Dla przykładu radzimy prześledzić tę dyskusję opisaną na Forum Kredytowym. Konsekwencje naszego nieodpowiedzialnego działania mogą ciągnąć się latami i mieć wpływ na całą naszą rodzinę, nawet na nasze dzieci.
Zapraszamy na Forum Kredytowe iq Kilka nakazów komornika i jesteśmy załatwieni na całe życie
Witam.
Kilka lat temu prowadziłem działalność gospodarczą ale słaba koniunktura (może mało szczęścia) doprowadziły mnie do kłopotów! W chwili obecnej doszło do tego że mam 8 nakazów komorniczych! Komornik odciąga z mojej pensji i z pensji żony sporo pieniędzy ok.2500zł. miesięcznie a dług nie zmniejsza się. Mało tego rośnie! W takiej sytuacji nigdy w życiu nie spłacę długów o zgrozo moje dzieci też.

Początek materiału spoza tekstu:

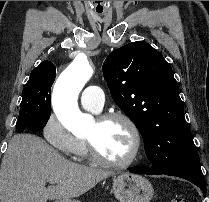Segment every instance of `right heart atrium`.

Czy zna ktoś jakąś firmę,kancelarię,prawnika ….pomocy!!!
Witam, zajmuję się oddłużeniami – kredyty pod zabezpieczenie nieruchomości, skąd Państwo jesteście ? jakie woj. ?
pozdrawiam,
Witam.
Za kolejny kredyt bardzo dziękuję! Chodzi mi raczej o adwokata, radce, firmę której uda się „odebrać sprawy komornikowi i zdoła zawrzeć ugody z wierzycielami!!!. W tej chwili połowę kwoty które wpłacamy ” idą na komornika.
Witam. Do rzeczy.
Rozwiązanie, które Pan proponuje jest teoretycznie możliwe, w praktyce niewykonalne. Każdy, kto odpłatnie podejmie się prowadzenia takiej sprawy i oceni sytuację inaczej postąpi nieuczciwie. Już tłumaczę dlaczego.
Komornik prowadzi egzekucje na wniosek kilku wierzycieli. Pracodawca odprowadza z pensji pieniądze na konto komornika a ten dzieli te pieniądze pomiędzy wierzycieli. Każdy więc wierzyciel dostaje regularnie swoją „działkę”. Załóżmy, że wiemy jaka to jest kwota i zaproponujemy każdemu wierzycielowi odstąpienie od egzekucji i zawarcie ugody. Przy takim postępowaniu aby usunąć komornika na zawarcie ugody musiałby się zgodzić każdy wierzyciel i to niemal równocześnie. A dlaczego? Oto przykład.
3000 zł potrąca Komornik z wynagrodzenia i dzieli po równo te kwotę pomiędzy 3 wierzycieli ( po 1000,00 zł). W miesiącu lutym dwa Banki poszły Panu na rękę i zgodziły się zawrzeć ugody- do spłaty po 1000,00 zł bezpośrednio do każdego Banku. Ale egzekucja nadal trwa- został jeszcze jeden Bank, który dostanie w marcu nie 1000,00 zł ale całość tj. 3000,00 zł. Tak więc potrącą Panu 3000,00 zł a dodatkowo będzie pan spłacał ugody- po 1000,00 zł każda.
Prowadziłem już takie sprawy ( w firmie, w której procowałem niestety braliśmy wszystko jak leci) i wiem co mówię. Sytuacja jest beznadziejna. Szacuję, że mniej niż 5% szans powodzenia.